Management is not about being superior. It is about helping those around you get better at what they do, and to do that you need to bring out the best in them. But how to do that?

Think about times in the past when people you looked up to made you better. How did they do it? Chances are they made you feel worthy, challenged you to make an effort, lauded you when you succeeded and encouraged you to learn from failure when you did.

Why not emulate them? It is easier than you think, and the rewards are endless.

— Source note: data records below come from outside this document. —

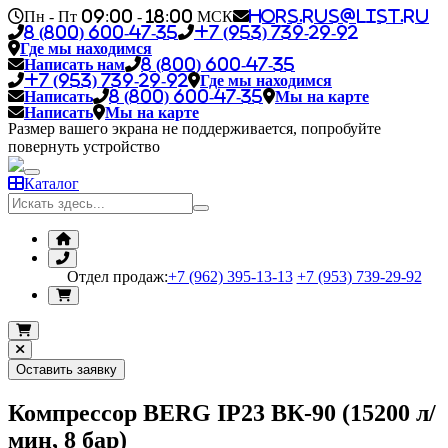
Пн - Пт 09:00 - 18:00 МСК
hors.rus@list.ru
8 (800) 600-47-35
+7 (953) 739-29-92
Где мы находимся
Написать нам
8 (800) 600-47-35
+7 (953) 739-29-92
Где мы находимся
Написать
8 (800) 600-47-35
Мы на карте
Написать
Мы на карте
Размер вашего экрана не поддерживается, попробуйте
повернуть устройство
Каталог
Отдел продаж:
+7 (962) 395-13-13
+7 (953) 739-29-92
Оставить заявку
Компрессор BERG IP23 ВК-90 (15200 л/
мин, 8 бар)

What do you think will work better – telling an employee how to do things or guiding them to find out themselves? Obviously, there are limits, health and safety considerations etc, but all risks mitigated, helping employees find the solutions themselves will get you much better results:

1. You will not have to repeat and monitor – once an employee learns how to do things by figuring out themselves, future performance is self-guided

2. You guarantee motivation and drive – think of the example from your past. Just as your tutor making you feel good about yourself drove you to continue and excel, your employees’ performance will be at a much higher level than if given instructions

3. You yourself will grow – asking your employees questions rather than give them the solutions will induce a thinking process that will help you drive better processes

Asking questions is an art to be learned but there are some simple guidelines:

1. Ask open questions. A question that has only a Yes or No answer generates an elimination process, not a thinking one.

2. Keep drilling. Do not settle for the first reply but dig deeper by asking Why and How when you get an answer to the What,.

3. Reflect. At the end of the discussion repeat what you have understood and give the other person the opportunity to confirm or correct.

This all may seem a bit odd at the beginning but by sticking to this method it will become a second nature.

And when in doubt always think about the tutor, coach, or friend that made you feel good and push on. Surely you will want to give your employees the same feeling.